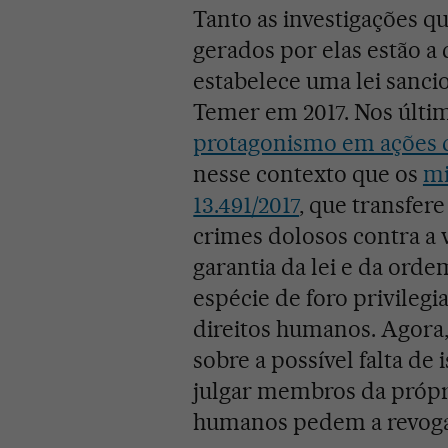
Tanto as investigações q
gerados por elas estão 
estabelece uma lei sanci
Temer em 2017. Nos últim
protagonismo em ações d
nesse contexto que os
mi
13.491/2017
, que transfer
crimes dolosos contra a 
garantia da lei e da ord
espécie de foro privilegia
direitos humanos. Agora,
sobre a possível falta de 
julgar membros da própri
humanos pedem a revogaç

- _Activity_: Each line in the listing above that contains "humanos" should be copied.

- _Finished task_:
direitos humanos. Agora,
humanos pedem a revogaç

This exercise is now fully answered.